Growing Up I Always Assumed Intelligence Was A Fixed Trait
I did well in high school, but didn’t attribute it to hard work. Rather, I assumed I did well just because I was smart. My motivation wasn’t to learn, but rather to get good grades, proving to others that I was in fact ‘smart’. The thought was that good grades would lead to a high class rank allowing me to get into a good college and ultimately get a great job. I cared more about some artificial measure of intelligence rather than the actual knowledge itself
That Mentality Continued Into College
Except the difficulty level increased substantially. The idea that I was smart because I got good grades evaporated when I failed some tests. I didn’t care about learning and ended up cheating more than I care to admit to get by with decent grades.
Fixed vs.

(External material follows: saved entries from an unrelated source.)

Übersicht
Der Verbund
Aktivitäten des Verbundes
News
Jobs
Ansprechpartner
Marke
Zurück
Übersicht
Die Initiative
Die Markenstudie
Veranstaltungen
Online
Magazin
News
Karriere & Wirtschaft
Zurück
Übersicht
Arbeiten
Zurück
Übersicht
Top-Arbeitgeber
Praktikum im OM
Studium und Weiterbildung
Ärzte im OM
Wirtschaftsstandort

Growth Mindset
There’s an excellent book by Carol Dweck called Mindset. In it, she discusses how people with a fixed mindset consider intelligence or any other talent to be an inherent trait, where as a person with a growth mindset consider talents to be a result of hard work, good strategies, and feedback from others. I recognized the fixed mindset in myself and have been working since then to cultivate the growth mindset.

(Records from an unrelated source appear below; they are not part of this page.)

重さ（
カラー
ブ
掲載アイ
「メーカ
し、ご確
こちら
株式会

I Read A Biography About Elon Musk
This one. It’s a fascinating read. I learned that Musk had a strong physics background, but no formal engineering or computer science training. Despite that, he went on to found Paypal, SpaceX, and Tesla. How you might ask? He’s self taught. When he founded SpaceX, he read a bunch books to learn the principles of rockets.

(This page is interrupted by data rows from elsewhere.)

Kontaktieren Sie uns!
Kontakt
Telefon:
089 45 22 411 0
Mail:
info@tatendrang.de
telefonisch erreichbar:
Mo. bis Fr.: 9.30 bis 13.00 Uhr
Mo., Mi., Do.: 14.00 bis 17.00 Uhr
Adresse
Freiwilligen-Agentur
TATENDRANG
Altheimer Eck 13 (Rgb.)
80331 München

I’d Like To Reach That Level of Intelligence
That’s a conceited statement, akin to watching Lebron James and declaring that I’d like to get to that level of athleticism. A more realistic goal is to increase my knowledge base and become a self taught person, specifically in the subjects of Physics, Engineering, Business, and Computer Science. The end goal is to create cooler and more complex projects. I look at a company like Boston Dynamics building robots that can do back flips and think ‘how do I learn how to do that’?
The Game Plan
Fortunately, you no longer have to get into an elite college into order obtain that knowledge. Colleges like MIT, Stanford, and Berkeley offer all that information for free on the internet. These are fantastic resources, and I’d like to devote a more significant amount of my time to utilizing them. Goal #25 on my list is to complete one of these courses which will hopefully serve as a catalyst toward a lifetime of learning.